The father of that first family came across as a straight-up pervert who used standard cult-leader tactics to hold his family together. As we were watching, Sally wondered aloud if he wasn’t sexually abusing his oldest (“marriagable”) daughter, and I replied that I’d been wondering that same thing. The poor girl seemed weird, bewildered, and confused every time she was on camera, and it was clear to both Sally and me that she hated her father and could barely stand to be in the same room with him.
I mean, that ain’t proof, but it is evidence.
Thankfully, the other family was a little more normal. The guy was a roughneck on an oil rig or maybe a high voltage lineman working for a heavy-duty out-of-state contracting company. Something like that.

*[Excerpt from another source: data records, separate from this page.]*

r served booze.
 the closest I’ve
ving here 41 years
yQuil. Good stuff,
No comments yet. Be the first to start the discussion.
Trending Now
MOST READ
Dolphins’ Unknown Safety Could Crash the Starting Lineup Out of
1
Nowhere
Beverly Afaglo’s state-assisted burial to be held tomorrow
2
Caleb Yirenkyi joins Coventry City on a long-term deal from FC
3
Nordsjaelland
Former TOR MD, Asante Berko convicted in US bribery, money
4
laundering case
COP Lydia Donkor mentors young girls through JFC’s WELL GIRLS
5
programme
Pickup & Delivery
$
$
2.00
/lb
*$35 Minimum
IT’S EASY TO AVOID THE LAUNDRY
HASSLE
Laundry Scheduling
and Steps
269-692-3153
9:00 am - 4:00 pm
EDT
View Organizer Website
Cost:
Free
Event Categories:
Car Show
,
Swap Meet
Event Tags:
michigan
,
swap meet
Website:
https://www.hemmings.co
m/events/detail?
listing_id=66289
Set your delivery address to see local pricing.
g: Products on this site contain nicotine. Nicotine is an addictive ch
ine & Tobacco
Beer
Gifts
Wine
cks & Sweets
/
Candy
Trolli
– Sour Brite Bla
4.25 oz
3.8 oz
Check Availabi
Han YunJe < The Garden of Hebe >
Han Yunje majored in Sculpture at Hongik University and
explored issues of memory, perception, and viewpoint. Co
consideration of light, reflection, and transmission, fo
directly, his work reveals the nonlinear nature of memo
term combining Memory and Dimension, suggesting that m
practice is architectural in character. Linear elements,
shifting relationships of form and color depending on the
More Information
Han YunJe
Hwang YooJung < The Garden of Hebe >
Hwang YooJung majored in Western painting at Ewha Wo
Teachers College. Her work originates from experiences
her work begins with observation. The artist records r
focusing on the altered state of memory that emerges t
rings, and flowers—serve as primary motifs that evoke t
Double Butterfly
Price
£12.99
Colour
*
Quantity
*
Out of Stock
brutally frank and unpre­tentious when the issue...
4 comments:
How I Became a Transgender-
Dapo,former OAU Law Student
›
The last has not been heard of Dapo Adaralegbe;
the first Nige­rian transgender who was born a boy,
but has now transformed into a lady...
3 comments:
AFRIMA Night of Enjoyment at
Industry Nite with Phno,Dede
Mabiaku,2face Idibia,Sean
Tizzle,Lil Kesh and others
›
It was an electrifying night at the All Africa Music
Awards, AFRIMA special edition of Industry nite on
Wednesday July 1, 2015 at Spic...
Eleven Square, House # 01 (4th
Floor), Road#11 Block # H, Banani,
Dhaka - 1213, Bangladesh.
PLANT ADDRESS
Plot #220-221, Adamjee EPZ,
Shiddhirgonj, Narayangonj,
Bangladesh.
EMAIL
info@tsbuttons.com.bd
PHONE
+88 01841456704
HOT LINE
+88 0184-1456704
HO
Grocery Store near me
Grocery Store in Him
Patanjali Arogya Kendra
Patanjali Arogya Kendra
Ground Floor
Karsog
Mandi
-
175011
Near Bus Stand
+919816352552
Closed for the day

He very obviously had a good, blue collar job that allowed him to provide financially for his (also large) family, but he was gone for six weeks at a time because of that job, so I’m guessing roughneck. His first wife also worked, and she was well-spoken, so I’m thinking that she probably had some college, too, but the couple had four kids together, as well. So they’d done what any polygamist would do in that situation--they’d brought in another wife, basically to do all of the household chores and to take care of the kids.
And that’s fine, right? Well, yeah, except that the two wives obviously hated each other.

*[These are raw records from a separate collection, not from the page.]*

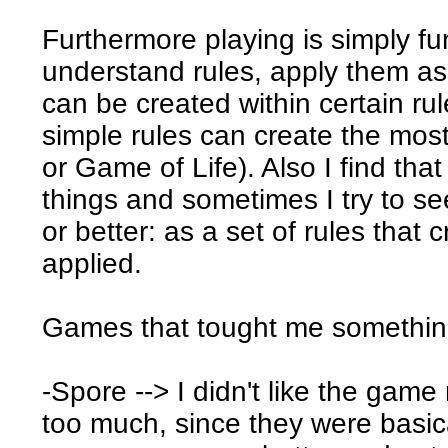
Furthermore playing is simply fu
understand rules, apply them a
can be created within certain rul
simple rules can create the mos
or Game of Life). Also I find that
things and sometimes I try to se
or better: as a set of rules tha
applied.
Games that tought me somethin
-Spore --> I didn't like the game
too much, since they were basi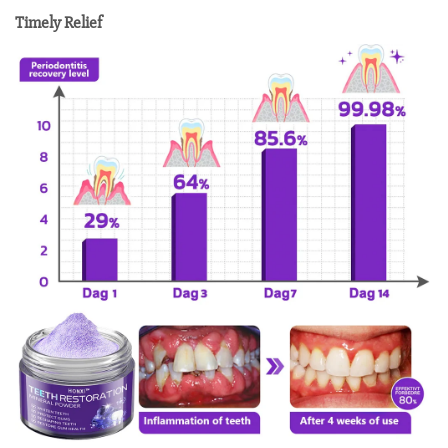
Timely Relief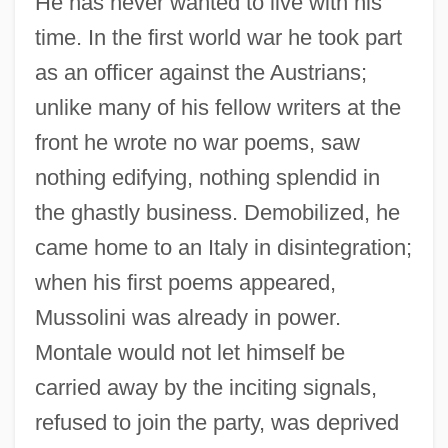
He has never wanted to live with his
time. In the first world war he took part
as an officer against the Austrians;
unlike many of his fellow writers at the
front he wrote no war poems, saw
nothing edifying, nothing splendid in
the ghastly business. Demobilized, he
came home to an Italy in disintegration;
when his first poems appeared,
Mussolini was already in power.
Montale would not let himself be
Press Release: The Nobel Prize In
carried away by the inciting signals,
Literature 1973
refused to join the party, was deprived
Press Release: The Nobel Prize For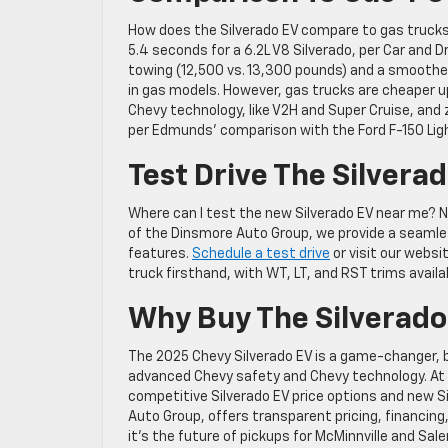
How does the Silverado EV compare to gas trucks?
5.4 seconds for a 6.2L V8 Silverado, per Car and 
towing (12,500 vs. 13,300 pounds) and a smoothe
in gas models. However, gas trucks are cheaper u
Chevy technology, like V2H and Super Cruise, and 
per Edmunds’ comparison with the Ford F-150 Lig
Test Drive The Silvera
Where can I test the new Silverado EV near me? N
of the Dinsmore Auto Group, we provide a seamle
features.
Schedule a test drive
or visit our websi
truck firsthand, with WT, LT, and RST trims availa
Why Buy The Silverado
The 2025 Chevy Silverado EV is a game-changer, bl
advanced Chevy safety and Chevy technology. At
competitive Silverado EV price options and new Si
Auto Group, offers transparent pricing, financing,
it’s the future of pickups for McMinnville and Sale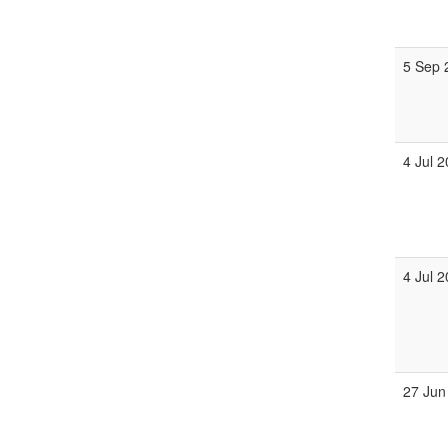
5 Sep 
4 Jul 
4 Jul 
27 Jun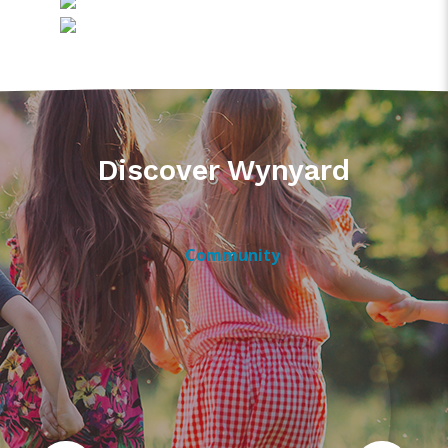
Discover Wynyard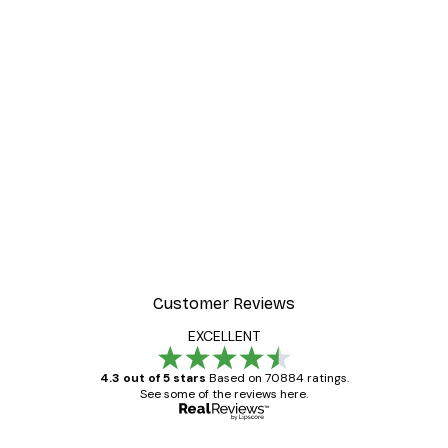
Customer Reviews
EXCELLENT
4.3 out of 5 stars
Based on 70884 ratings.
See some of the reviews here.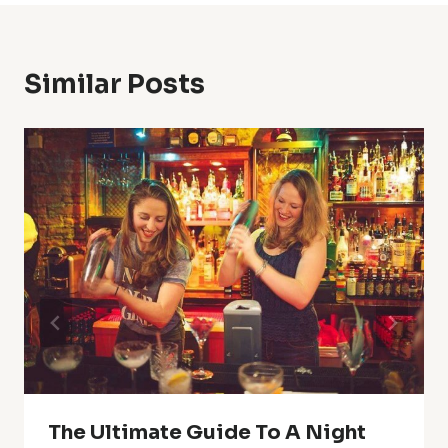
Similar Posts
The Ultimate Guide To A Night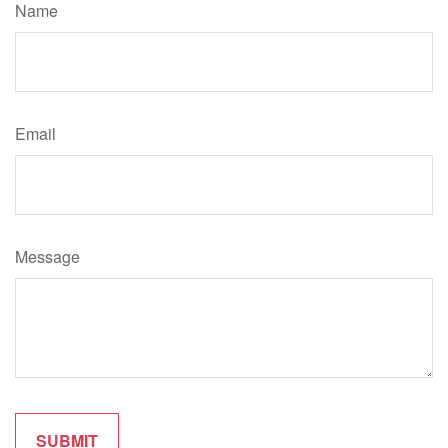
Name
Email
Message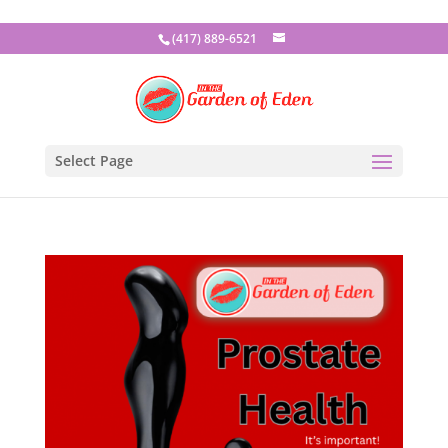
(417) 889-6521
Select Page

I mean, the senior wife clearly realized that she needed the help domestically--she said as much right on camera--and she also clearly realized that bringing in a another wife was a cheaper, more effective solution than hiring both a nanny and a housekeeper. That woman was not dumb. But she wasn’t quite as cold as she needed to be, either. It looked like she really loved her husband, and she didn’t like sharing him, especially with a blond bimbo, and even more especially because he was gone so much.
As for the junior wife, she’d signed on for a lifetime of servitude and slavery for reasons that I cannot understand.
Both the husband and the senior wife made it clear that the senior wife was in charge. The junior wife did what she was told, period. What choice did she have? She had a kid with the husband, and she didn’t work, so she didn’t have any money of her own, and I doubt that she’d have any legal recourse if she’d decided to divorce the family. I mean, the law only recognizes single marriage, and I’m quite sure that the husband and the first wife were legally married, so it’s not like she could sue for alimony. She couldn’t even get the law to see her as a Common Law wife. Maybe she could get some child-support from the family, but that and a minimum wage job at MacDonalds aren’t much of an option compared to her current--albeit miserable--circumstances.
Anyway, after watching a little of this, here’s what I’ve learned about polygamy:
1. If you’re a woman, and you’re going to be in a polygamous marriage, you absolutely have to be the first wife. And you need to get legally married to your husband while you can. In the long term, this will give you absolute control of the household and make the junior wives your de facto servants for as long as their kids are in your house.
2. Along similar lines: if you are the first wife, encourage your husband to buy a house before he takes a second wife. Explain to him that he can’t take a second wife until he’s proven to the community that he is a stable provider, and home ownership is a rock-solid way to do that. Above all, make sure that your name is on the deed as co-owner of the house when he buys it.
3. If you’re a man, polygamy appears to be an attractive situation, but there are some real drawbacks. First, it is very expensive. And second, your wives are unlikely to get along, especially when they’re both relatively young. All that hate and discontent is very like to sap all the fun out of what ought to be an ideal arrangement.